An early and important usage of grid (and now Cloud) environments comes from applications managing large data sets. Fields of science such as high-energy physics, seismology, cosmology or more recently life sciences are producing ever more data (by the number of files managed, the size of each file, or both). High Performance Computing applications executed on this data require seamless and high-performance access mechanisms managing the available bandwidth of communication links. To manage big data for grids and clouds, we have designed a high-performance and distributed data-management system for SysFera-DS.
Several important issues must be solved by modern data-management systems.
Transparency is one of the most important, maybe even before performance. Data should be stored at the most appropriate place, sometimes without the end-user's intervention, be it in memory, on a local disk or on remote storage. In the same way, a computational server will need to get the data as fast as possible without a priori knowledge of where it has been stored. Thus, an efficient data manager should incorporate localization mechanisms as well as methods to store data on different kinds of storage while taking into account their performance; in other words, storage heterogeneity has to be taken into account.
On the other hand, it is possible that application developers already have a good knowledge of how their applications use data and thus might want to tune data management by themselves, in order to improve their application's performance (e.g., by overlapping communications and computations).

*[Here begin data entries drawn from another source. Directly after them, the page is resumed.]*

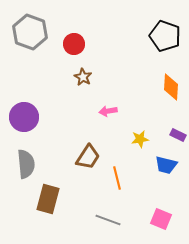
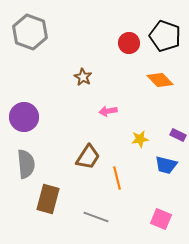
red circle: moved 55 px right, 1 px up
orange diamond: moved 11 px left, 7 px up; rotated 48 degrees counterclockwise
gray line: moved 12 px left, 3 px up
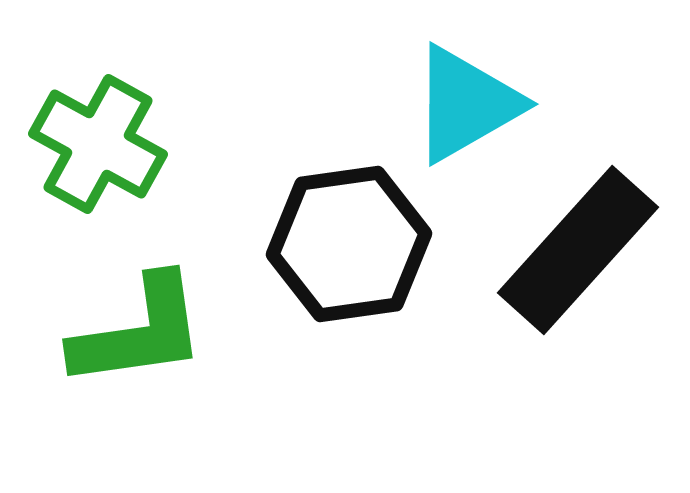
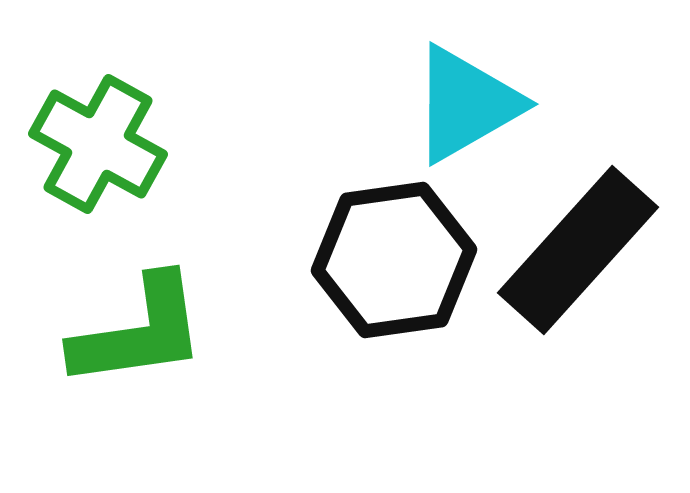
black hexagon: moved 45 px right, 16 px down
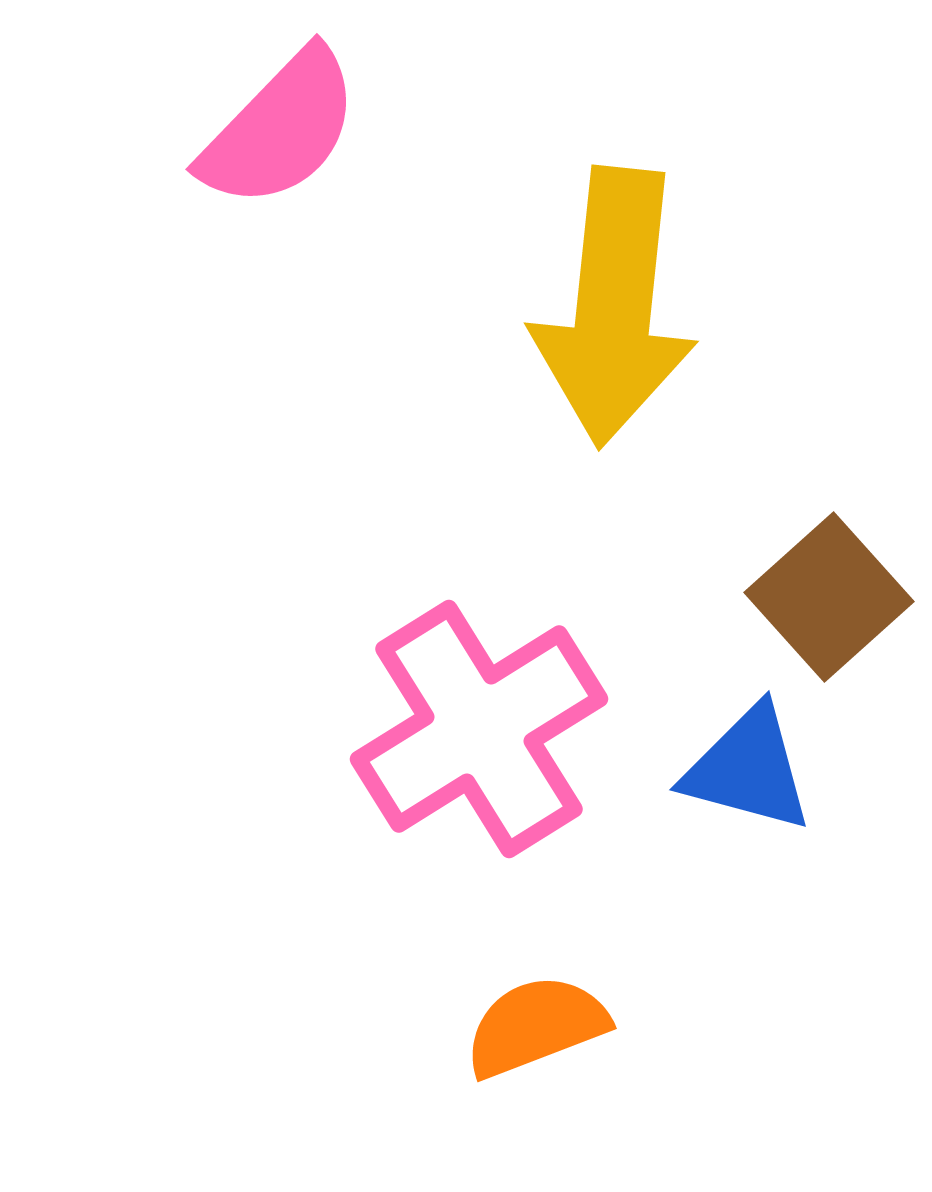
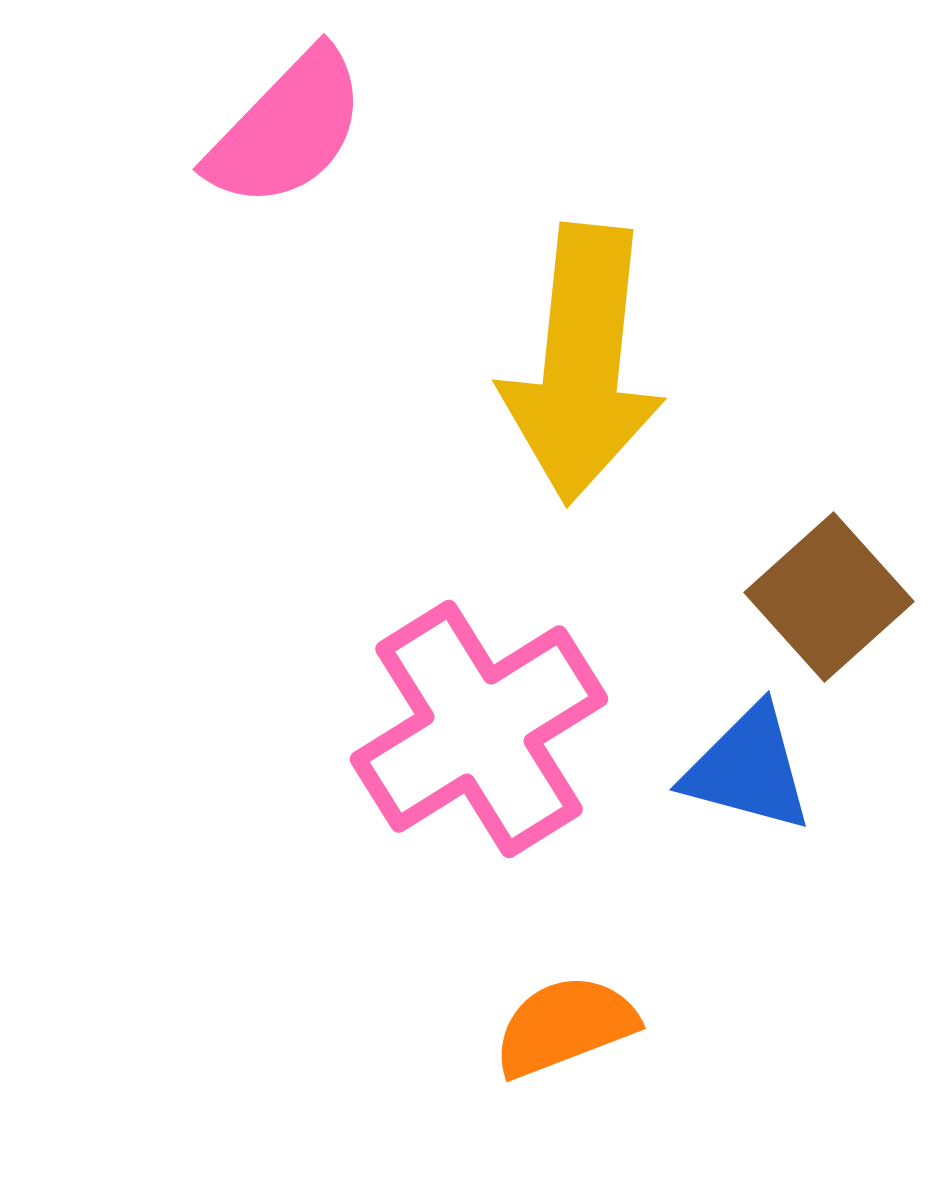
pink semicircle: moved 7 px right
yellow arrow: moved 32 px left, 57 px down
orange semicircle: moved 29 px right
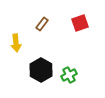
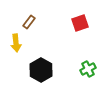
brown rectangle: moved 13 px left, 2 px up
green cross: moved 19 px right, 6 px up
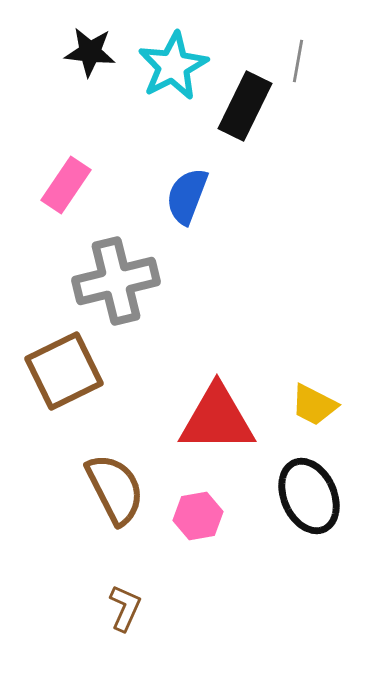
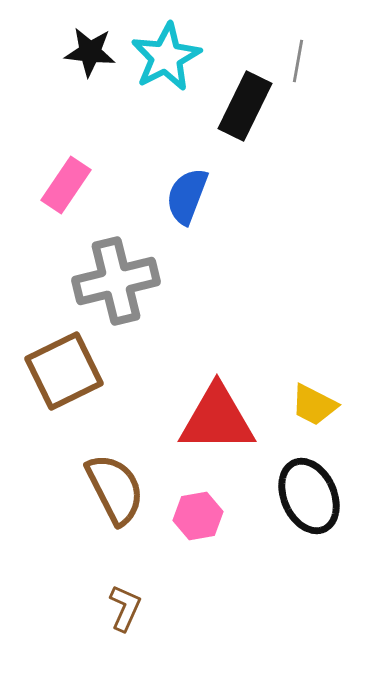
cyan star: moved 7 px left, 9 px up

Thus, transparency should never be provided at the expense of flexibility in data management.
When several replicas of the same data exist on a platform, carefully choosing the best source is necessary to get the most of the communication bandwidth. Multiple sources can even sometimes be used to parallelize the transfer itself and thus ensure that communication time will be as low as possible.
To avoid large communication and data-movement overheads when data is used several times (typically, when someone runs a parameter-sweep analysis), data should be kept where it is created or used. Persistence must be used as much as possible and, if the storage volume allows it, replication can be used to increase parallelism between computational servers or to ensure fault-tolerance.
To improve the global throughput of software environments, replicas are usually put at carefully selected sites. Moreover, computation requests have to be scheduled among the available resources. To get the best performance, scheduling and data replication have to be tightly coupled, which is not always the case in existing approaches. These persistence and replication strategies have to be linked with job scheduling to make sure that proper scheduling decisions take all the parameters into account (computation costs as well as communication costs).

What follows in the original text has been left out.